El rápido aumento de las salidas legales e ilegales y la llegada de más de 50.000 exiliados a territorio estadounidense el año pasado son pruebas fehacientes de la desconfianza que sienten los ciudadanos cubanos hacia el gobierno que los oprime. El incremento de la represión demuestra también que la política intolerante y discriminatoria del castrismo, lejos de ser una consecuencia accidental de la confrontación con EEUU, es consustancial a su naturaleza totalitaria.

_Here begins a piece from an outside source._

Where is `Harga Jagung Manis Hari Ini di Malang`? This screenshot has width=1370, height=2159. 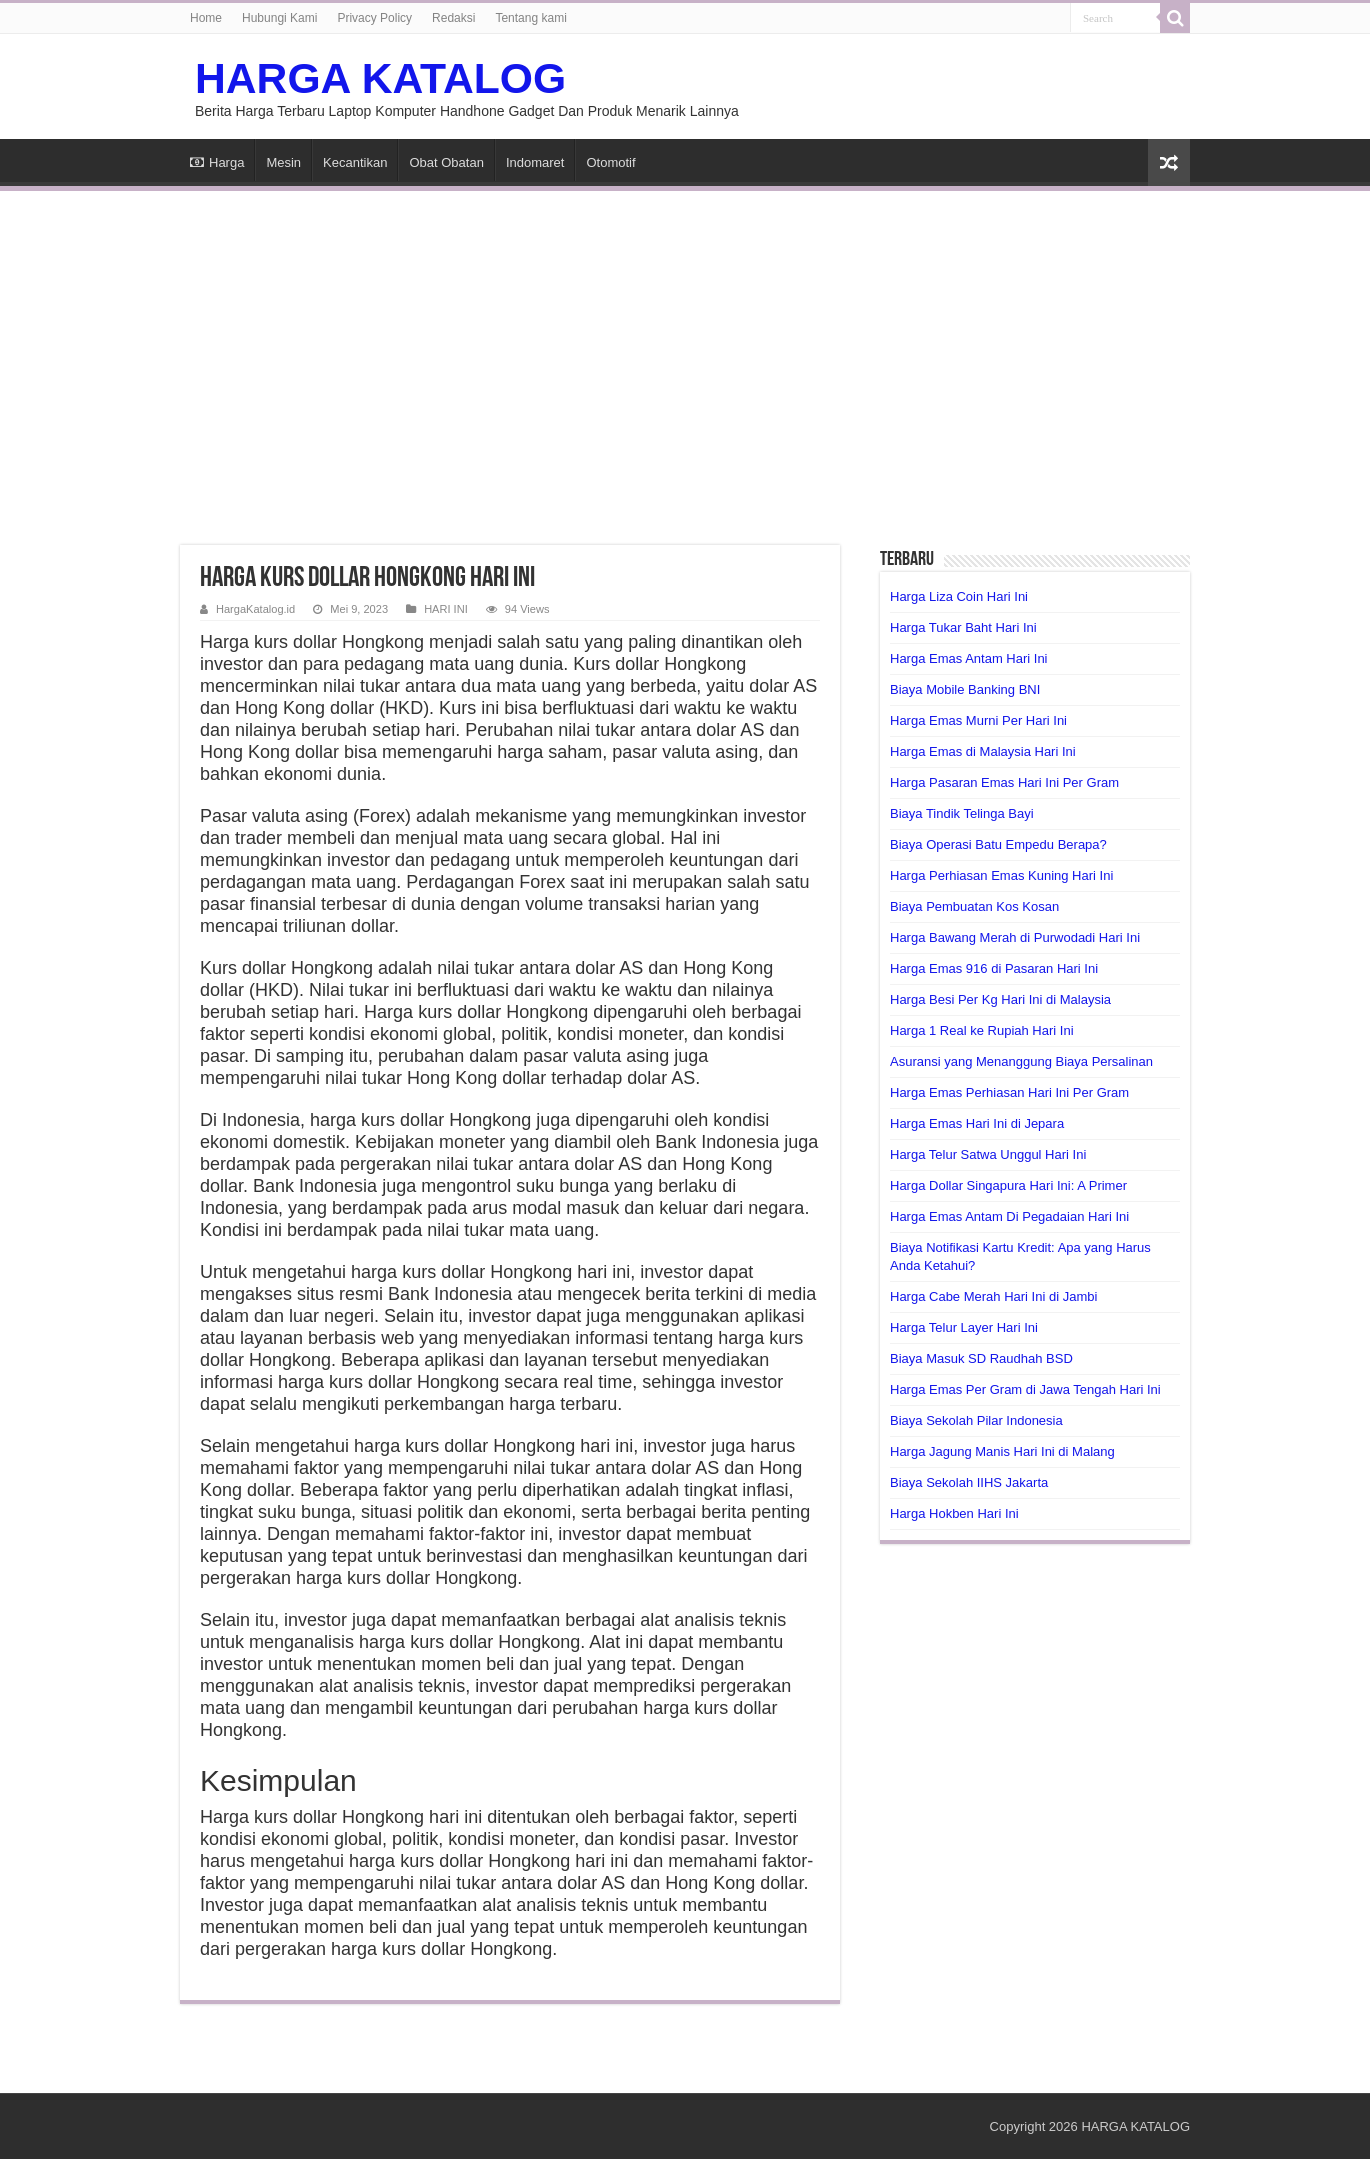 Harga Jagung Manis Hari Ini di Malang is located at coordinates (1002, 1451).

La victoria de diciembre de 2014 también se le está agriando a Raúl Castro, por las mismas razones. Pero, además, en su caso opera un factor ideológico que agrava la situación.
El problema capital que afronta el nuevo/viejo Gobierno de La Habana es que el comunismo cubano está minado por un virus mucho más patógeno que la corrupción o la ineficiencia económica. Su fragilidad esencial procede de la íntima convicción que comparten hoy millones de hombres y mujeres —sobre todo los más jóvenes— de que están sometidos a un sistema anacrónico, a un Estado que es un quiste histórico, carente de proyecto de futuro e incapaz de suscitar ilusión o entusiasmo en la ciudadanía. Todo el mundo sabe en Cuba que el porvenir traerá un grado mayor o menor de capitalismo, pero que en ningún caso sería viable una vuelta al integrismo estatista de los decenios de 1970 y 1980.
Si en esas condiciones de quiebra moral y económica el Gobierno todavía consigue mantener el poder, es porque la tecnología moderna permite que una minoría bien armada, organizada y dueña de todos los medios de comunicación del país mantenga sometida a la mayoría, que carece de medios para expresar y articular sus opiniones. Esa situación podría cambiar si el descontento popular va en aumento y se genera una masa crítica de opositores, capaz de exigir reformas de sentido democratizador. En 1998, la oposición al régimen de Milosevic estaba tan anémica y desunida como la cubana de hoy; dos años después le echó un pulso en la calle a las fuerzas represivas y forzó la convocatoria de elecciones libres, de las que el Gobierno salió derrotado.
Pero los movimientos históricos son sumamente lentos en comparación con el raudo tránsito de la vida humana. «Veinte años no es nada», reza un verso del célebre tango de Gardel y Le Pera. En esta óptica, los diez años transcurridos desde el eclipse del Máximo Líder y la llegada al poder del Líder Mínimo serían, pues, la mitad de nada. Nunca mejor tangueado.